(Document structure recognition data)
Content starts
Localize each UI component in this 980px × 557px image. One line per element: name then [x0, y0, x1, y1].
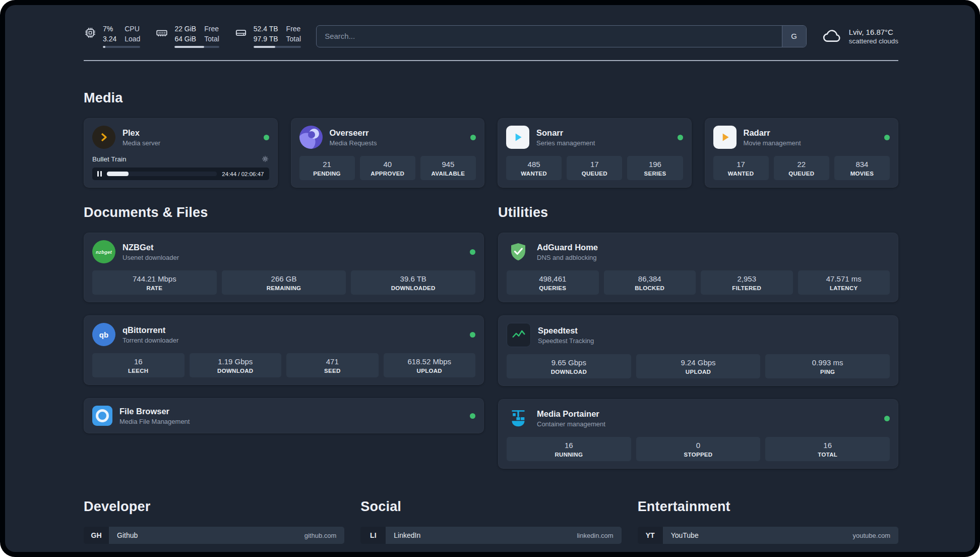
- app-name: AdGuard Home: [537, 243, 598, 252]
- stat-wanted: 485 WANTED: [506, 156, 562, 180]
- entertainment-section-title: Entertainment: [638, 499, 898, 515]
- link-linkedin[interactable]: LI LinkedIn linkedin.com: [360, 527, 621, 544]
- stat-filtered: 2,953 FILTERED: [701, 270, 793, 295]
- disk-progress-fill: [254, 46, 275, 48]
- cpu-widget: 7% 3.24 CPU Load: [84, 24, 140, 48]
- cpu-progressbar: [103, 46, 140, 48]
- social-section-title: Social: [360, 499, 621, 515]
- link-url: linkedin.com: [577, 532, 613, 539]
- pause-icon[interactable]: [97, 171, 102, 177]
- stat-stopped: 0 STOPPED: [636, 437, 761, 461]
- app-card-sonarr[interactable]: Sonarr Series management 485 WANTED 17 Q…: [498, 118, 692, 188]
- cpu-load-label: Load: [125, 34, 140, 43]
- stat-download: 1.19 Gbps DOWNLOAD: [190, 353, 282, 377]
- link-name: YouTube: [671, 531, 699, 539]
- adguard-icon: [507, 240, 530, 263]
- section-utilities: Utilities AdGuard Home DNS and a: [498, 188, 898, 469]
- cpu-load-value: 3.24: [103, 34, 116, 43]
- app-subtitle: Speedtest Tracking: [538, 337, 594, 345]
- section-developer: Developer GH Github github.com SO StackO…: [84, 469, 344, 552]
- app-subtitle: Media Requests: [330, 139, 377, 147]
- disk-total-value: 97.9 TB: [254, 34, 278, 43]
- stat-available: 945 AVAILABLE: [420, 156, 476, 180]
- documents-section-title: Documents & Files: [84, 205, 484, 220]
- memory-total-label: Total: [204, 34, 219, 43]
- app-name: Media Portainer: [537, 409, 605, 419]
- app-subtitle: Series management: [536, 139, 595, 147]
- disk-total-label: Total: [286, 34, 301, 43]
- stat-wanted: 17 WANTED: [713, 156, 769, 180]
- stat-rate: 744.21 Mbps RATE: [92, 270, 217, 295]
- stat-series: 196 SERIES: [627, 156, 683, 180]
- stat-latency: 47.571 ms LATENCY: [798, 270, 890, 295]
- app-card-qbittorrent[interactable]: qb qBittorrent Torrent downloader 16 LEE…: [84, 315, 484, 385]
- utilities-section-title: Utilities: [498, 205, 898, 220]
- topbar-divider: [84, 60, 898, 61]
- link-name: LinkedIn: [394, 531, 420, 539]
- memory-progress-fill: [174, 46, 204, 48]
- app-subtitle: Container management: [537, 420, 605, 428]
- stat-ping: 0.993 ms PING: [765, 354, 890, 378]
- section-entertainment: Entertainment YT YouTube youtube.com NF …: [638, 469, 898, 552]
- status-dot: [470, 135, 476, 140]
- cpu-label: CPU: [125, 24, 140, 33]
- disk-progressbar: [254, 46, 301, 48]
- app-name: qBittorrent: [122, 325, 178, 335]
- filebrowser-icon: [92, 406, 112, 426]
- seek-bar[interactable]: [107, 172, 217, 176]
- stat-remaining: 266 GB REMAINING: [222, 270, 346, 295]
- system-widgets: 7% 3.24 CPU Load: [84, 24, 301, 48]
- app-card-adguard[interactable]: AdGuard Home DNS and adblocking 498,461 …: [498, 233, 898, 302]
- app-name: Overseerr: [330, 128, 377, 138]
- link-url: youtube.com: [853, 532, 890, 539]
- app-card-radarr[interactable]: Radarr Movie management 17 WANTED 22 QUE…: [705, 118, 899, 188]
- link-abbrev: YT: [638, 527, 663, 544]
- app-card-portainer[interactable]: Media Portainer Container management 16 …: [498, 399, 898, 469]
- stat-upload: 9.24 Gbps UPLOAD: [636, 354, 761, 378]
- stat-queries: 498,461 QUERIES: [507, 270, 599, 295]
- app-name: File Browser: [119, 407, 190, 416]
- seek-progress: [107, 172, 129, 176]
- search-engine-button[interactable]: G: [782, 26, 806, 47]
- app-name: Radarr: [744, 128, 801, 138]
- stat-running: 16 RUNNING: [507, 437, 631, 461]
- search-bar[interactable]: G: [316, 25, 807, 47]
- memory-free-value: 22 GiB: [174, 24, 196, 33]
- memory-total-value: 64 GiB: [174, 34, 196, 43]
- weather-location: Lviv, 16.87°C: [849, 28, 898, 36]
- disk-icon: [234, 26, 248, 41]
- stat-movies: 834 MOVIES: [834, 156, 890, 180]
- link-github[interactable]: GH Github github.com: [84, 527, 344, 544]
- disk-widget: 52.4 TB 97.9 TB Free Total: [234, 24, 301, 48]
- gear-icon[interactable]: [261, 155, 269, 163]
- stat-pending: 21 PENDING: [299, 156, 355, 180]
- stat-upload: 618.52 Mbps UPLOAD: [384, 353, 476, 377]
- app-card-speedtest[interactable]: Speedtest Speedtest Tracking 9.65 Gbps D…: [498, 315, 898, 386]
- stat-queued: 22 QUEUED: [774, 156, 829, 180]
- stat-blocked: 86,384 BLOCKED: [604, 270, 696, 295]
- weather-widget: Lviv, 16.87°C scattered clouds: [822, 27, 898, 46]
- stat-queued: 17 QUEUED: [567, 156, 622, 180]
- overseerr-icon: [299, 126, 323, 149]
- speedtest-icon: [507, 323, 531, 347]
- status-dot: [470, 332, 475, 338]
- link-url: github.com: [304, 532, 337, 539]
- topbar: 7% 3.24 CPU Load: [84, 24, 898, 48]
- app-card-plex[interactable]: Plex Media server Bullet Train: [84, 118, 278, 188]
- playback-bar[interactable]: 24:44 / 02:06:47: [92, 168, 269, 180]
- app-subtitle: Torrent downloader: [122, 337, 178, 344]
- stat-total: 16 TOTAL: [765, 437, 890, 461]
- app-card-nzbget[interactable]: nzbget NZBGet Usenet downloader 744.21 M…: [84, 233, 484, 302]
- search-input[interactable]: [317, 26, 782, 47]
- app-card-overseerr[interactable]: Overseerr Media Requests 21 PENDING 40 A…: [291, 118, 485, 188]
- app-subtitle: DNS and adblocking: [537, 254, 598, 261]
- section-media: Media Plex Media server: [84, 90, 898, 188]
- cloud-icon: [822, 27, 843, 46]
- now-playing-title: Bullet Train: [92, 155, 127, 163]
- weather-condition: scattered clouds: [849, 37, 898, 45]
- app-card-filebrowser[interactable]: File Browser Media File Management: [84, 398, 484, 433]
- status-dot: [678, 135, 683, 140]
- plex-icon: [92, 126, 115, 149]
- link-youtube[interactable]: YT YouTube youtube.com: [638, 527, 898, 544]
- section-social: Social LI LinkedIn linkedin.com TW Twitt…: [360, 469, 621, 552]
Content ends
## The problem:
Without including any pictures, output each entry above exactly as it appears.

## Solved exercise:
Localize each UI component in this 980px × 557px image. One line per element: name then [x0, y0, x1, y1].
- app-name: AdGuard Home: [537, 243, 598, 252]
- stat-wanted: 485 WANTED: [506, 156, 562, 180]
- entertainment-section-title: Entertainment: [638, 499, 898, 515]
- link-linkedin[interactable]: LI LinkedIn linkedin.com: [360, 527, 621, 544]
- stat-filtered: 2,953 FILTERED: [701, 270, 793, 295]
- disk-progress-fill: [254, 46, 275, 48]
- cpu-widget: 7% 3.24 CPU Load: [84, 24, 140, 48]
- cpu-progressbar: [103, 46, 140, 48]
- social-section-title: Social: [360, 499, 621, 515]
- link-url: linkedin.com: [577, 532, 613, 539]
- pause-icon[interactable]: [97, 171, 102, 177]
- stat-stopped: 0 STOPPED: [636, 437, 761, 461]
- app-card-sonarr[interactable]: Sonarr Series management 485 WANTED 17 Q…: [498, 118, 692, 188]
- cpu-load-label: Load: [125, 34, 140, 43]
- stat-download: 1.19 Gbps DOWNLOAD: [190, 353, 282, 377]
- link-name: YouTube: [671, 531, 699, 539]
- adguard-icon: [507, 240, 530, 263]
- section-utilities: Utilities AdGuard Home DNS and a: [498, 188, 898, 469]
- cpu-load-value: 3.24: [103, 34, 116, 43]
- app-subtitle: Speedtest Tracking: [538, 337, 594, 345]
- section-developer: Developer GH Github github.com SO StackO…: [84, 469, 344, 552]
- app-subtitle: Media Requests: [330, 139, 377, 147]
- disk-total-value: 97.9 TB: [254, 34, 278, 43]
- stat-available: 945 AVAILABLE: [420, 156, 476, 180]
- documents-section-title: Documents & Files: [84, 205, 484, 220]
- memory-total-label: Total: [204, 34, 219, 43]
- app-name: Media Portainer: [537, 409, 605, 419]
- app-subtitle: Series management: [536, 139, 595, 147]
- disk-total-label: Total: [286, 34, 301, 43]
- stat-wanted: 17 WANTED: [713, 156, 769, 180]
- stat-rate: 744.21 Mbps RATE: [92, 270, 217, 295]
- stat-series: 196 SERIES: [627, 156, 683, 180]
- stat-latency: 47.571 ms LATENCY: [798, 270, 890, 295]
- app-card-qbittorrent[interactable]: qb qBittorrent Torrent downloader 16 LEE…: [84, 315, 484, 385]
- utilities-section-title: Utilities: [498, 205, 898, 220]
- topbar-divider: [84, 60, 898, 61]
- link-name: LinkedIn: [394, 531, 420, 539]
- memory-progress-fill: [174, 46, 204, 48]
- app-subtitle: Container management: [537, 420, 605, 428]
- stat-ping: 0.993 ms PING: [765, 354, 890, 378]
- section-entertainment: Entertainment YT YouTube youtube.com NF …: [638, 469, 898, 552]
- status-dot: [470, 135, 476, 140]
- cpu-label: CPU: [125, 24, 140, 33]
- disk-progressbar: [254, 46, 301, 48]
- app-name: qBittorrent: [122, 325, 178, 335]
- filebrowser-icon: [92, 406, 112, 426]
- seek-bar[interactable]: [107, 172, 217, 176]
- stat-remaining: 266 GB REMAINING: [222, 270, 346, 295]
- system-widgets: 7% 3.24 CPU Load: [84, 24, 301, 48]
- app-card-adguard[interactable]: AdGuard Home DNS and adblocking 498,461 …: [498, 233, 898, 302]
- app-name: Overseerr: [330, 128, 377, 138]
- link-url: youtube.com: [853, 532, 890, 539]
- app-card-radarr[interactable]: Radarr Movie management 17 WANTED 22 QUE…: [705, 118, 899, 188]
- link-abbrev: YT: [638, 527, 663, 544]
- app-card-portainer[interactable]: Media Portainer Container management 16 …: [498, 399, 898, 469]
- stat-upload: 9.24 Gbps UPLOAD: [636, 354, 761, 378]
- stat-queries: 498,461 QUERIES: [507, 270, 599, 295]
- app-name: File Browser: [119, 407, 190, 416]
- seek-progress: [107, 172, 129, 176]
- search-engine-button[interactable]: G: [782, 26, 806, 47]
- app-name: Radarr: [744, 128, 801, 138]
- stat-running: 16 RUNNING: [507, 437, 631, 461]
- search-bar[interactable]: G: [316, 25, 807, 47]
- memory-free-value: 22 GiB: [174, 24, 196, 33]
- memory-total-value: 64 GiB: [174, 34, 196, 43]
- weather-location: Lviv, 16.87°C: [849, 28, 898, 36]
- disk-icon: [234, 26, 248, 41]
- stat-movies: 834 MOVIES: [834, 156, 890, 180]
- link-github[interactable]: GH Github github.com: [84, 527, 344, 544]
- disk-widget: 52.4 TB 97.9 TB Free Total: [234, 24, 301, 48]
- gear-icon[interactable]: [261, 155, 269, 163]
- stat-pending: 21 PENDING: [299, 156, 355, 180]
- stat-upload: 618.52 Mbps UPLOAD: [384, 353, 476, 377]
- app-card-speedtest[interactable]: Speedtest Speedtest Tracking 9.65 Gbps D…: [498, 315, 898, 386]
- stat-queued: 22 QUEUED: [774, 156, 829, 180]
- stat-blocked: 86,384 BLOCKED: [604, 270, 696, 295]
- weather-widget: Lviv, 16.87°C scattered clouds: [822, 27, 898, 46]
- stat-queued: 17 QUEUED: [567, 156, 622, 180]
- overseerr-icon: [299, 126, 323, 149]
- speedtest-icon: [507, 323, 531, 347]
- status-dot: [470, 332, 475, 338]
- link-url: github.com: [304, 532, 337, 539]
- topbar: 7% 3.24 CPU Load: [84, 24, 898, 48]
- app-card-plex[interactable]: Plex Media server Bullet Train: [84, 118, 278, 188]
- playback-bar[interactable]: 24:44 / 02:06:47: [92, 168, 269, 180]
- app-subtitle: Torrent downloader: [122, 337, 178, 344]
- stat-total: 16 TOTAL: [765, 437, 890, 461]
- app-card-nzbget[interactable]: nzbget NZBGet Usenet downloader 744.21 M…: [84, 233, 484, 302]
- search-input[interactable]: [317, 26, 782, 47]
- app-card-overseerr[interactable]: Overseerr Media Requests 21 PENDING 40 A…: [291, 118, 485, 188]
- app-subtitle: DNS and adblocking: [537, 254, 598, 261]
- section-media: Media Plex Media server: [84, 90, 898, 188]
- cloud-icon: [822, 27, 843, 46]
- now-playing-title: Bullet Train: [92, 155, 127, 163]
- weather-condition: scattered clouds: [849, 37, 898, 45]
- app-card-filebrowser[interactable]: File Browser Media File Management: [84, 398, 484, 433]
- status-dot: [678, 135, 683, 140]
- plex-icon: [92, 126, 115, 149]
- link-youtube[interactable]: YT YouTube youtube.com: [638, 527, 898, 544]
- section-social: Social LI LinkedIn linkedin.com TW Twitt…: [360, 469, 621, 552]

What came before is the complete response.